What a nice blogpost! I really enjoyed how Bruno leads us through the whole process including his thoughts and strategies to find the code that needs to be modified and how to do it. Luckily the problem - how to get the bytes of a sqlite record - is small enough in scope to solve in a readable blogpost. That’s a „genre“ i really enjoy.
Interesting that he could also do purely by reading the code, or at least presents it that way. I might have started by hooking a debugger to the application and seeing where an insert takes me.
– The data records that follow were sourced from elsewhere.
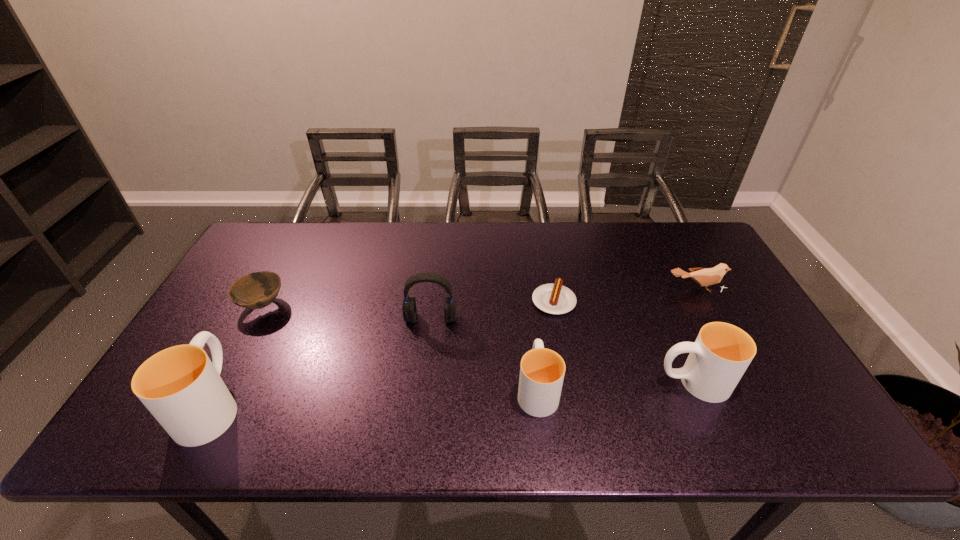 At what (x,y) coordinates should I click in order to perform the action: click on free point located with the handle on the side of the leftmost cup. Please return your answer as a coordinate pair (x, y). Image resolution: width=960 pixels, height=540 pixels. Looking at the image, I should click on (249, 335).

Where is `vacant space situated 0.380m with the handle on the side of the second cup from right to left`? Image resolution: width=960 pixels, height=540 pixels. vacant space situated 0.380m with the handle on the side of the second cup from right to left is located at coordinates (523, 268).

Where is `blank space located 0.330m with the handle on the side of the second cup from right to left`? Image resolution: width=960 pixels, height=540 pixels. blank space located 0.330m with the handle on the side of the second cup from right to left is located at coordinates (524, 278).

Where is `free region located with the handle on the side of the second cup from right to left`? free region located with the handle on the side of the second cup from right to left is located at coordinates (523, 264).

In order to click on vacant region located with the handle on the side of the rightmost cup in this screenshot , I will do `click(520, 382)`.

Identify the location of vacant position located 0.320m with the handle on the side of the rightmost cup. This screenshot has height=540, width=960. click(524, 382).

You are a GUI agent. You are given a task and a screenshot of the screen. Output one action in this format:
    pyautogui.click(x=<x>, y=<y>)
    Task: Click on the blank space located 0.070m with the handle on the side of the rightmost cup
    
    Given the screenshot: What is the action you would take?
    pyautogui.click(x=627, y=382)

Identify the location of vacant area located on the back of the sausage. The image size is (960, 540). (542, 237).

Find the location of `vacant area located 0.220m on the headband of the third object from left to right`. vacant area located 0.220m on the headband of the third object from left to right is located at coordinates (421, 396).

Identify the location of vacant space located on the front of the bowl. Image resolution: width=960 pixels, height=540 pixels. (237, 353). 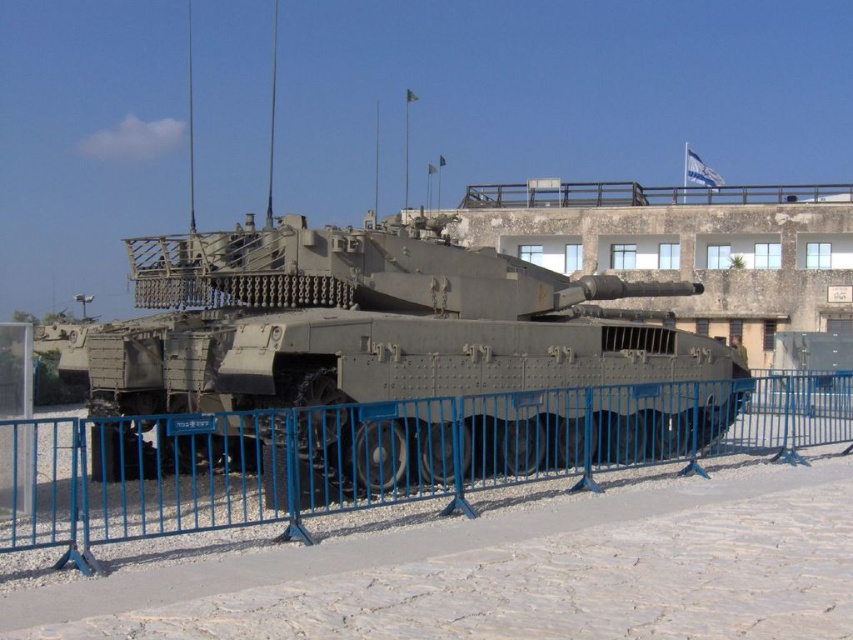 Does camouflage paint tank at center have a greater height compared to blue metal fence at lower center?

Yes, camouflage paint tank at center is taller than blue metal fence at lower center.

Who is more distant from viewer, (456, 262) or (792, 387)?

Positioned behind is point (792, 387).

Find the location of a particular element. camouflage paint tank at center is located at coordinates (370, 333). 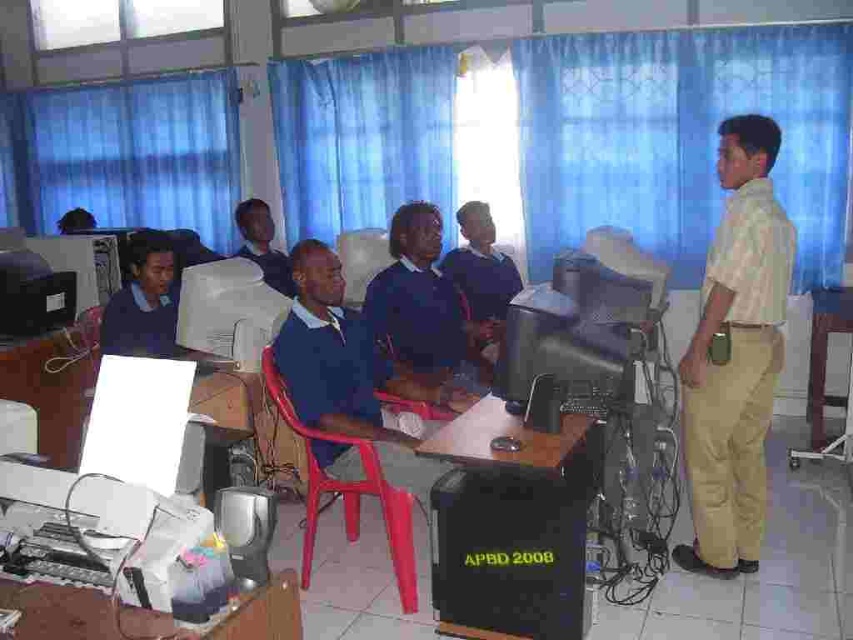 Locate an element on the screen. white plastic printer at lower left is located at coordinates (53, 387).

Is white plastic printer at lower left wider than matte blue sweater at left?

Yes, white plastic printer at lower left is wider than matte blue sweater at left.

Image resolution: width=853 pixels, height=640 pixels. In order to click on white plastic printer at lower left in this screenshot , I will do `click(53, 387)`.

Who is positioned more to the left, blue matte shirt at center or wooden table at right?

blue matte shirt at center

Is blue matte shirt at center to the right of wooden table at right from the viewer's perspective?

In fact, blue matte shirt at center is to the left of wooden table at right.

Image resolution: width=853 pixels, height=640 pixels. What are the coordinates of `blue matte shirt at center` in the screenshot? It's located at (346, 371).

Is wooden table at center smaller than red plastic chair at center?

Yes.

Is point (582, 488) positioned before point (410, 506)?

No, (582, 488) is further to viewer.

Identify the location of wooden table at center. This screenshot has height=640, width=853. (509, 525). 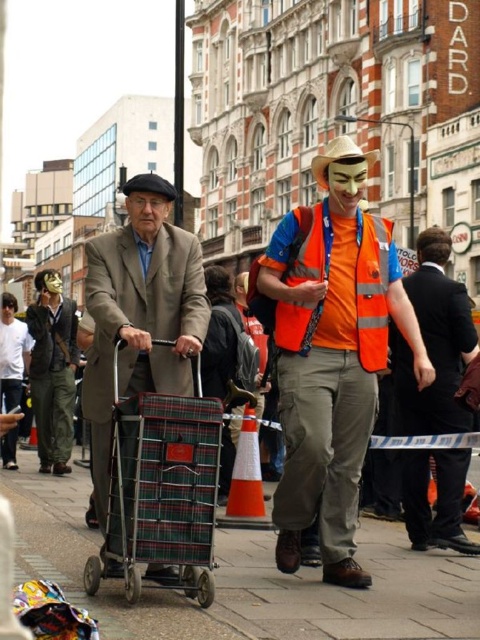 Who is higher up, orange reflective vest at center or matte black mask at lower left?

Positioned higher is matte black mask at lower left.

Does orange reflective vest at center have a greater height compared to matte black mask at lower left?

Correct, orange reflective vest at center is much taller as matte black mask at lower left.

Describe the element at coordinates (433, 342) in the screenshot. I see `orange reflective vest at center` at that location.

Identify the location of orange reflective vest at center. The height and width of the screenshot is (640, 480). (433, 342).

Does matte black mask at center have a larger size compared to matte orange mask at center?

Indeed, matte black mask at center has a larger size compared to matte orange mask at center.

Between matte black mask at center and matte orange mask at center, which one is positioned higher?

matte orange mask at center is higher up.

Describe the element at coordinates (52, 371) in the screenshot. The width and height of the screenshot is (480, 640). I see `matte black mask at center` at that location.

Find the location of a particular element. The height and width of the screenshot is (640, 480). matte black mask at center is located at coordinates pyautogui.click(x=52, y=371).

Does plaid fabric shopping cart at center appear on the right side of orange reflective vest at center?

In fact, plaid fabric shopping cart at center is to the left of orange reflective vest at center.

Which of these two, plaid fabric shopping cart at center or orange reflective vest at center, stands taller?

Standing taller between the two is orange reflective vest at center.

Identify the location of plaid fabric shopping cart at center. (248, 579). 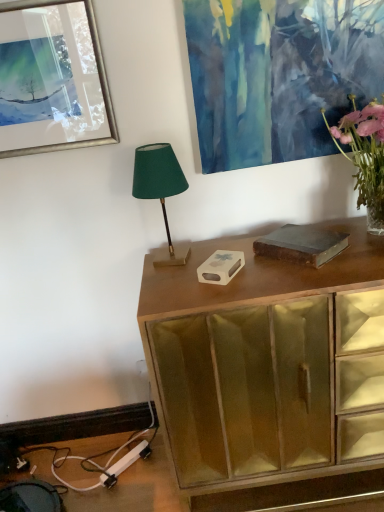 This screenshot has height=512, width=384. Describe the element at coordinates (365, 156) in the screenshot. I see `pink glass vase at upper right` at that location.

What do you see at coordinates (52, 79) in the screenshot? This screenshot has height=512, width=384. I see `metallic silver picture frame at upper left` at bounding box center [52, 79].

Find the location of a particular element. Image resolution: width=384 pixels, height=512 pixels. pink glass vase at upper right is located at coordinates (365, 156).

The image size is (384, 512). I want to click on houseplant above the wooden cabinet at center (from the image's perspective), so (x=365, y=156).

Is wooden cabinet at center taller than pink glass vase at upper right?

Indeed, wooden cabinet at center has a greater height compared to pink glass vase at upper right.

Is wooden cabinet at center positioned with its back to pink glass vase at upper right?

wooden cabinet at center does not have its back to pink glass vase at upper right.

Between green fabric lampshade at center and metallic silver picture frame at upper left, which one appears on the left side from the viewer's perspective?

metallic silver picture frame at upper left.

Between green fabric lampshade at center and metallic silver picture frame at upper left, which one has more height?

metallic silver picture frame at upper left.

Is green fabric lampshade at center not close to metallic silver picture frame at upper left?

They are positioned close to each other.

Identify the location of picture frame behind the green fabric lampshade at center. This screenshot has height=512, width=384. (52, 79).

Considering the relative sizes of green fabric lampshade at center and wooden cabinet at center in the image provided, is green fabric lampshade at center smaller than wooden cabinet at center?

Correct, green fabric lampshade at center occupies less space than wooden cabinet at center.

How different are the orientations of green fabric lampshade at center and wooden cabinet at center in degrees?

1.74 degrees separate the facing orientations of green fabric lampshade at center and wooden cabinet at center.

From the picture: From a real-world perspective, who is located higher, green fabric lampshade at center or wooden cabinet at center?

From a 3D spatial view, green fabric lampshade at center is above.

Is green fabric lampshade at center touching wooden cabinet at center?

They are not placed beside each other.

Is wooden cabinet at center in front of or behind metallic silver picture frame at upper left in the image?

wooden cabinet at center is positioned closer to the viewer than metallic silver picture frame at upper left.

Is wooden cabinet at center at the left side of metallic silver picture frame at upper left?

No.

Is wooden cabinet at center looking in the opposite direction of metallic silver picture frame at upper left?

No, wooden cabinet at center is not facing the opposite direction of metallic silver picture frame at upper left.

Considering the sizes of pink glass vase at upper right and metallic silver picture frame at upper left in the image, is pink glass vase at upper right bigger or smaller than metallic silver picture frame at upper left?

Clearly, pink glass vase at upper right is larger in size than metallic silver picture frame at upper left.

Considering the positions of objects pink glass vase at upper right and metallic silver picture frame at upper left in the image provided, who is more to the left, pink glass vase at upper right or metallic silver picture frame at upper left?

From the viewer's perspective, metallic silver picture frame at upper left appears more on the left side.

Could you tell me if pink glass vase at upper right is facing metallic silver picture frame at upper left?

No, pink glass vase at upper right is not oriented towards metallic silver picture frame at upper left.

Is pink glass vase at upper right not inside metallic silver picture frame at upper left?

That's correct, pink glass vase at upper right is outside of metallic silver picture frame at upper left.

Is wooden cabinet at center in contact with green fabric lampshade at center?

wooden cabinet at center and green fabric lampshade at center are clearly separated.

From the image's perspective, is wooden cabinet at center located beneath green fabric lampshade at center?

Guess many roads lead to rome.
Not mentioned is that the full test sqlite test suite is proprietary and you need a super expensive sqlite foundation membership to get access to it. That means (unless you get that membership), your patched/forked version will be less extensively tested than the official version. So sqlite is in reality very difficult to fork. Sqlite is very solid, but bugs do sometimes show up in it despite all that testing, and more relevantly, some bugs in development are presumably caught by the testing, which outsiders don't have access to.
I'm somewhat leery of hacking on sqlite for this reason. It seems to me like a good candidate for RiiR.
Reportedly they didn't earn anything from test suite, so it is surprising they keep it proprietary.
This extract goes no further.